Can Ataklı: 'Bunun Türkiye'nin başına iş açmaması mümkün değil'
Korkusuz yazarı Can Ataklı, Suriye Milli Ordusu'nun anlaşma sonrasını akıbetini köşesine taşıdı.
Can Ataklı , bugünkü "SMO’yu nereye sakladık?" başlıklı yazısında, "Rusya, tavrını Suriye'nin resmi yönetiminden yana koyuyor. Bu durumda, adına “Suriye Milli Ordusu” dediğimiz çapulcuların, bölgede cirit atması artık mümkün olmayacaktır." dedi.
İŞTE O YAZI
SMO'yu nereye sakladık?
Hem Amerika hem de Rusya ile mutabakatlar imzalayarak “tarihi bir zafer” kazanıldığı anlatılıyor.
Yandaş tetikçi kesim “Hem sahada hem masada kazandık” propagandasını tüm milletin beynine kazıyor adeta.
Ancak ne gariptir ki, bundan sonra neler olabileceği konusunda analizler yapan pek yok.
Kazanılan zaferin Türkiye'ye ne kattığı veya önümüzdeki günlerde ne katacağı da hiç konuşulmuyor.
Soyut bir “Biz kazandık, istediğimiz her şeyi aldık” sesi çıkıyor çok yüksek biçimde.
Amerika'nın imzalattığı anlaşmadan sonra elbette kimsenin aklına Özgür Suriye Ordusu diye, uzun zamandır besleyip büyüttüğümüz, şimdi ise adını “Suriye Milli Ordusu” koyduğumuz çapulcu grubunun ne olacağı gelmedi.
Oysa Rusya'nın imzalattığı anlaşmadan sonra durum farklı olacaktır.
Çünkü Rusya, bölgede asıl koruyucu güç olacağını bu mutabakatla ilan etti.
Rusya, tavrını Suriye'nin resmi yönetiminden yana koyuyor.
Bu durumda, adına “Suriye Milli Ordusu” dediğimiz çapulcuların, bölgede cirit atması artık mümkün olmayacaktır.
İyi de bu güruh şimdi nerede?
Türk Silahlı Kuvvetleri ile birlikte Suriye'ye giren, bütün iaşesi, silahları ve mühimmatları Türkiye tarafından temin edilen Suriye Milli Ordusu, Türkiye sınırları içine mi çekildi, yoksa henüz Suriye topraklarında mı?

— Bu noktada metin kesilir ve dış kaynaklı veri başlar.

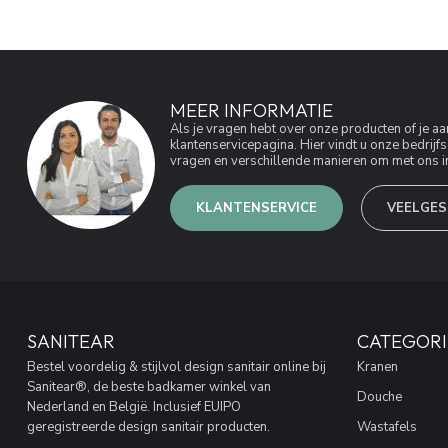
MEER INFORMATIE
Als je vragen hebt over onze producten of je 
klantenservicepagina. Hier vindt u onze bedri
vragen en verschillende manieren om met ons in
KLANTENSERVICE
VEELGES
SANITEAR
CATEGORI
Bestel voordelig & stijlvol design sanitair online bij
Kranen
Sanitear®, de beste badkamer winkel van
Douche
Nederland en België. Inclusief EUIPO
geregistreerde design sanitair producten.
Wastafels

Bunlarla ilgili bir bilgimiz yok.
Ayrıca Milli Savunma Bakanlığı da bu grupla ilgili bir açıklama yapmıyor.
Tabii uzun süre saklanmaları mümkün değil.
Tahminim; bu çapulcu grubunun sessiz sedasız dağıtılacağıdır.
Ancak bu bir çözüm olmayacaktır, bunu da bilelim.
Çünkü bu çapulcular ile IŞİD'li teröristler arasında pek fark yok.
Bunlar da kafa kesiyorlar, karın deşiyorlar, insanları diri diri yakıyorlar, ellerini kollarını bağlayıp kafalarına ateş etmekten çekinmiyorlar.
Bunun Türkiye'nin başına iş açmaması mümkün değil.
Öyle ya da böyle, uluslararası kamuoyu durumun farkında ve bunun hesabı da bir gün mutlaka sorulacaktır.
Nitekim bu konudaki ilk ciddi uyarı atışı Amerika Savunma Bakanı Esper'den geldi.
CNN'de ünlü Amanpour'un sorularını cevaplayan Esper, Suriye'de Türkiye'nin desteklediği ÖSO'cuların YPG'ye karşı işlediği iddia edilen “savaş suçları”ndan kısmen sorumlu tutulması gerektiğini savundu.
Esper, “Raporları gördüm. Korkunçlar ve doğruysa ve doğru olduklarını varsayıyorum, savaş suçları olacağını düşünüyorum” dedi.
Amerika Savunma Bakanı, bu konunun takip edileceğini söyleyerek, “Bu suçların arkasındakiler sorumlu tutulmalı, çoğu durumda da Türkiye'nin sorumlu olduğunu görüyoruz” diye konuştu.
Esper, geçen hafta yaptığı açıklamada da Türkiye'nin Suriye'deki “muhtemel savaş suçlarından Cumhurbaşkanı Recep Tayyip Erdoğan'ın tam olarak sorumlu olduğunu” söylemişti. Amerika'dan bu tepki gelirken, yakın bir gelecekte Rusya-Suriye cephesinden de benzer bir tepki gelmesi kimseyi şaşırtmamalı.
Çünkü Erdoğan iktidarının, “Milli ordu” olarak nitelendirdiği bu militanlar, Suriye resmi devleti tarafından “terörist” olarak niteleniyor.
Sanıyorum 6 saatlik görüşmede bu örgütle de ilgili konuşmalar olmuştur. Ancak Putin, Erdoğan'ı daha fazla sıkıştırmamak için SMO konusunu mutabakata almadı. Tabii şimdilik.
Eğer SMO, Suriye topraklarında kalır ve eylemler yaparsa durum farklı hale gelir.